But she wasn't happy with this early - and quite logical - reply; she had to worry this topic like a dog with a juicy T-bone. She was out for justification, critics (and people merely trying to be helpful) be damned!

She went on to perfunctorily thank the owner, as well as two other members who agreed with him, then posted this gem:




> I haven't written fiction for years, but when I was at school I wrote a lot of stories and the teachers were always blown away by them. I even remember back as far as being in Brownies - I wrote a poem for my Writers badge - and Brown Owl took me to one side and asked me if I'd copied it from somewhere else.

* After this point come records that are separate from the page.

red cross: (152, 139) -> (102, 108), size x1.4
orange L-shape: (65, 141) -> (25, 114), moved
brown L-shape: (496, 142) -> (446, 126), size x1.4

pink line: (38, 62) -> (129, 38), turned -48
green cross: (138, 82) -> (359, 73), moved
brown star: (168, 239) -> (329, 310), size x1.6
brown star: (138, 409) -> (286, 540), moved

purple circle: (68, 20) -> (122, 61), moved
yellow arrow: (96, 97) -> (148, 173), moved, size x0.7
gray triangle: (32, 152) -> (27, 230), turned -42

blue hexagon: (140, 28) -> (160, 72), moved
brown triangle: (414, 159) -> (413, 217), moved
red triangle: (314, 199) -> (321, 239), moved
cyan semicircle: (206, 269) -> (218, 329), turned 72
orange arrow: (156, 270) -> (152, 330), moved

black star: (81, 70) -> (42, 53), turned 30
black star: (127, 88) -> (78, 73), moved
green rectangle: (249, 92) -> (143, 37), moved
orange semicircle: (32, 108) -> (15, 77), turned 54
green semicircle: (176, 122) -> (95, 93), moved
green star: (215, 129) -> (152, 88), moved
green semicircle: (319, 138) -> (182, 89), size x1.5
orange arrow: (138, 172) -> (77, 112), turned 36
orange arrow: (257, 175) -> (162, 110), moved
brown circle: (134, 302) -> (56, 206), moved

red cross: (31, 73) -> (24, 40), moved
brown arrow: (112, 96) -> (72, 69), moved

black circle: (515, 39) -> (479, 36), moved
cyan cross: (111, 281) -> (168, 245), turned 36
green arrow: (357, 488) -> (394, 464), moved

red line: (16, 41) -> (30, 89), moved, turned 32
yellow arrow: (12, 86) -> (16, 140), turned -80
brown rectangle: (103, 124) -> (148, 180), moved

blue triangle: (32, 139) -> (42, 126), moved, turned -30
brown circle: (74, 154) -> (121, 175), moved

Yeah, good ol' Brown Owl - I'm still working on getting through his body of work; VERY famous author.

Call me cynical, but somehow I don't see the connection between earning a Merit Badge and actually writing and publishing a book. Merit Badges are like reputation points on a forum: they make you feel good when you get one, but when you grow up you realize they don't mean a blessed thing.


Hang around - the party is just starting.


She goes on …




> ... it's kind of a 'need' in me - I can't be any more specific than that. I figure I've got one book in me, at least …




Personally I think she's filled with much more than "need", but we'll let that slide for now.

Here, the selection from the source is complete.